(EXERCISE)
Reproduce exactly the entries from the "ve spodní části každého" line to the end. Skip all pictures.

(DATA FOR PROCESSING)

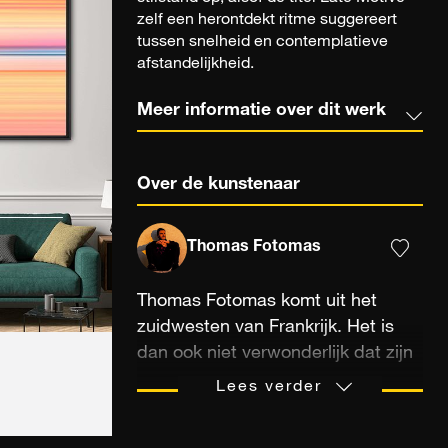
zelf een herontdekt ritme suggereert
tussen snelheid en contemplatieve
afstandelijkheid.
Meer informatie over dit werk
Over de kunstenaar
Thomas Fotomas
Thomas Fotomas komt uit het
zuidwesten van Frankrijk. Het is
dan ook niet verwonderlijk dat zijn
belangrijkste inspiratiebron voor
Lees verder
zijn foto's... het strand en surfen is!
Opgeleid als grafisch ontwerper en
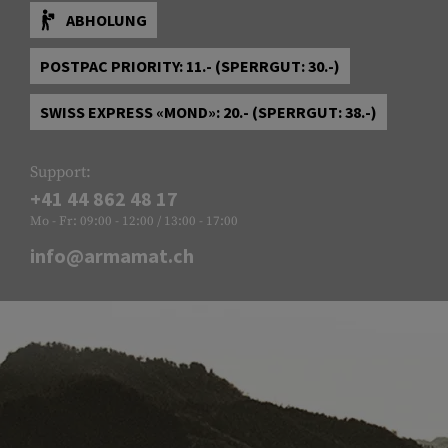
ABHOLUNG
POSTPAC PRIORITY: 11.- (SPERRGUT: 30.-)
SWISS EXPRESS «MOND»: 20.- (SPERRGUT: 38.-)
Support:
+41 44 862 48 17
Mo - Fr: 09:00 - 12:00 / 13:00 - 17:00
info@armamat.ch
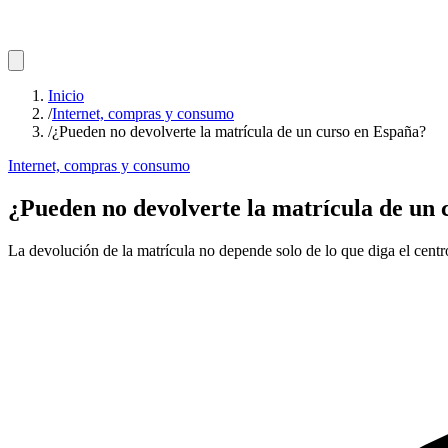
Inicio
/
Internet, compras y consumo
/
¿Pueden no devolverte la matrícula de un curso en España?
Internet, compras y consumo
¿Pueden no devolverte la matrícula de un
La devolución de la matrícula no depende solo de lo que diga el centro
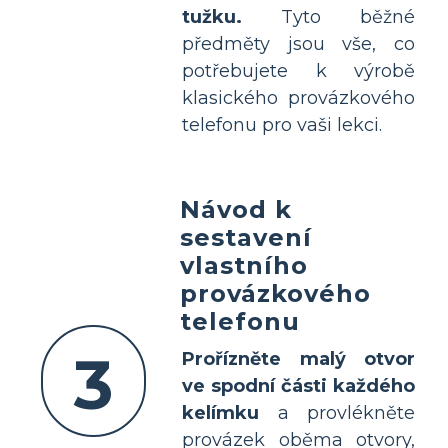
tužku.
Tyto běžné
předměty jsou vše, co
potřebujete k výrobě
klasického provázkového
telefonu pro vaši lekci.
Návod k
sestavení
vlastního
provázkového
telefonu
3
Prořízněte malý otvor
ve spodní části každého
kelímku
a provlékněte
provázek oběma otvory,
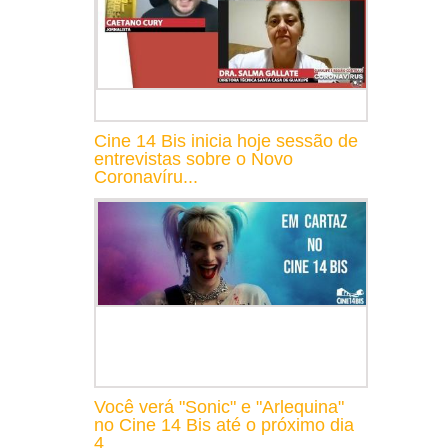
Cine 14 Bis inicia hoje sessão de
entrevistas sobre o Novo
Coronavíru...
Você verá "Sonic" e "Arlequina"
no Cine 14 Bis até o próximo dia
4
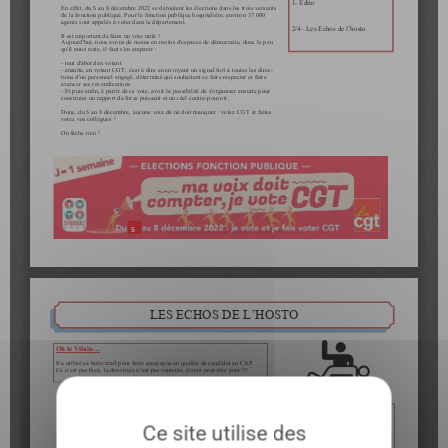
Ce site utilise des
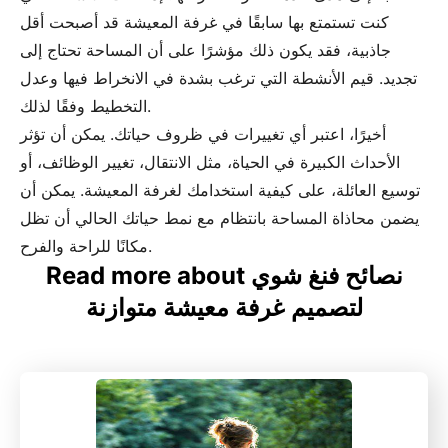
كنت تستمتع بها سابقًا في غرفة المعيشة قد أصبحت أقل
جاذبية، فقد يكون ذلك مؤشرًا على أن المساحة تحتاج إلى
تجديد. قيم الأنشطة التي ترغب بشدة في الانخراط فيها وعدل
التخطيط وفقًا لذلك.
أخيرًا، اعتبر أي تغييرات في ظروف حياتك. يمكن أن تؤثر
الأحداث الكبيرة في الحياة، مثل الانتقال، تغيير الوظائف، أو
توسيع العائلة، على كيفية استخدامك لغرفة المعيشة. يمكن أن
يضمن محاذاة المساحة بانتظام مع نمط حياتك الحالي أن تظل
مكانًا للراحة والفرح.
Read more about نصائح فنغ شوي
لتصميم غرفة معيشة متوازنة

(WORKED SOLUTION)
ve spodní části každého
kelímku
a provlékněte
provázek oběma otvory,
Cine 14 Bis inicia hoje sessão de
entrevistas sobre o Novo
Coronavíru...
Você verá "Sonic" e "Arlequina"
no Cine 14 Bis até o próximo dia
4
Ce site utilise des
كنت تستمتع بها سابقًا في غرفة المعيشة قد أصبحت أقل
جاذبية، فقد يكون ذلك مؤشرًا على أن المساحة تحتاج إلى
تجديد. قيم الأنشطة التي ترغب بشدة في الانخراط فيها وعدل
التخطيط وفقًا لذلك.
أخيرًا، اعتبر أي تغييرات في ظروف حياتك. يمكن أن تؤثر
الأحداث الكبيرة في الحياة، مثل الانتقال، تغيير الوظائف، أو
توسيع العائلة، على كيفية استخدامك لغرفة المعيشة. يمكن أن
يضمن محاذاة المساحة بانتظام مع نمط حياتك الحالي أن تظل
مكانًا للراحة والفرح.
Read more about نصائح فنغ شوي
لتصميم غرفة معيشة متوازنة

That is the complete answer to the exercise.